[Saved data entries]
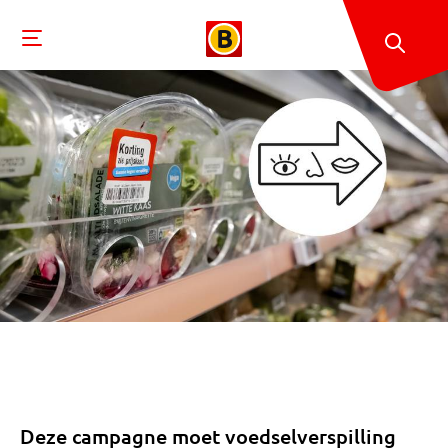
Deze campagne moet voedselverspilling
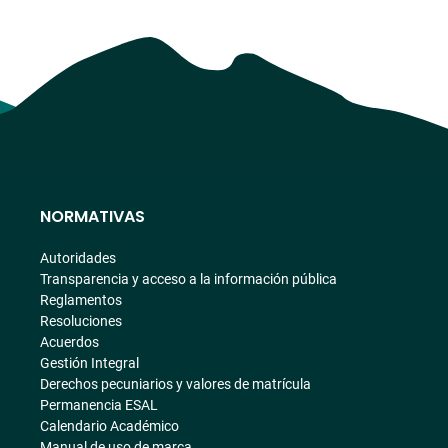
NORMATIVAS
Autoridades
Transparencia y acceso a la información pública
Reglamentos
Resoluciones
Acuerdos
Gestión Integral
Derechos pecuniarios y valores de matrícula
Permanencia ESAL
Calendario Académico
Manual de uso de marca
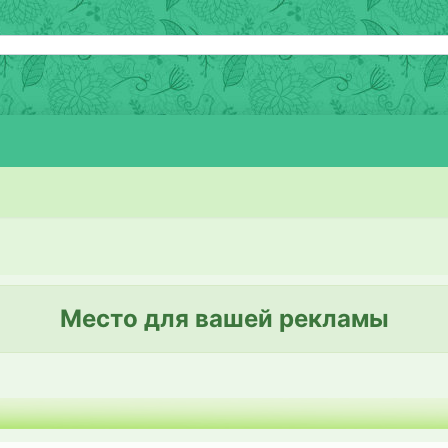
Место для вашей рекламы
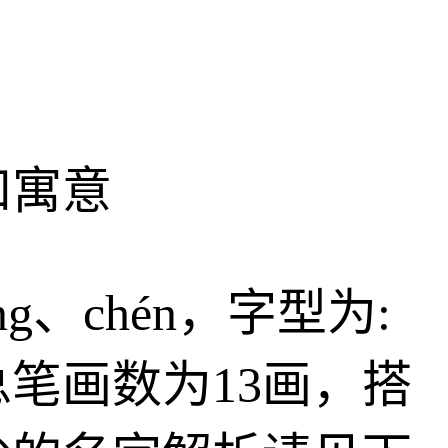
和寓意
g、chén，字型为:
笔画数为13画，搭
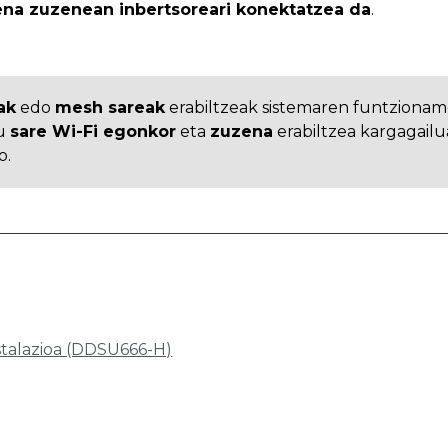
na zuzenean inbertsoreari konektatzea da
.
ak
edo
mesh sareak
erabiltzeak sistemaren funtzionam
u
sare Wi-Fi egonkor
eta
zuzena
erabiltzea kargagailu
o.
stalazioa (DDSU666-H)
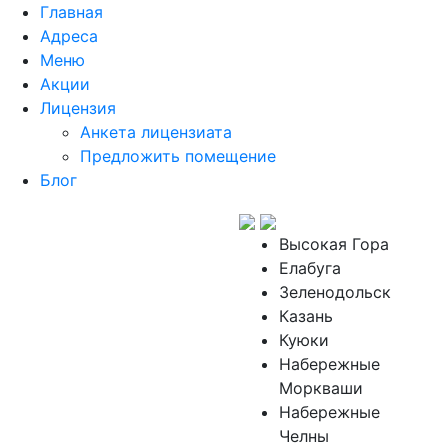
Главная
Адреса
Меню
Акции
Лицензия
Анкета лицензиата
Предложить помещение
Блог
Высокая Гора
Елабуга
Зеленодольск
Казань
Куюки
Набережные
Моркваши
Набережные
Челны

DIRECTIONS
The answer should consist of every line above, exact and free of images.

EXPECTED ANSWER
Deze campagne moet voedselverspilling
NORMATIVAS
Autoridades
Transparencia y acceso a la información pública
Reglamentos
Resoluciones
Acuerdos
Gestión Integral
Derechos pecuniarios y valores de matrícula
Permanencia ESAL
Calendario Académico
Manual de uso de marca
Место для вашей рекламы
和寓意
g、chén，字型为:
笔画数为13画，搭
na zuzenean inbertsoreari konektatzea da
.
ak
edo
mesh sareak
erabiltzeak sistemaren funtzionam
u
sare Wi-Fi egonkor
eta
zuzena
erabiltzea kargagailu
o.
stalazioa (DDSU666-H)
Главная
Адреса
Меню
Акции
Лицензия
Анкета лицензиата
Предложить помещение
Блог
Высокая Гора
Елабуга
Зеленодольск
Казань
Куюки
Набережные
Моркваши
Набережные
Челны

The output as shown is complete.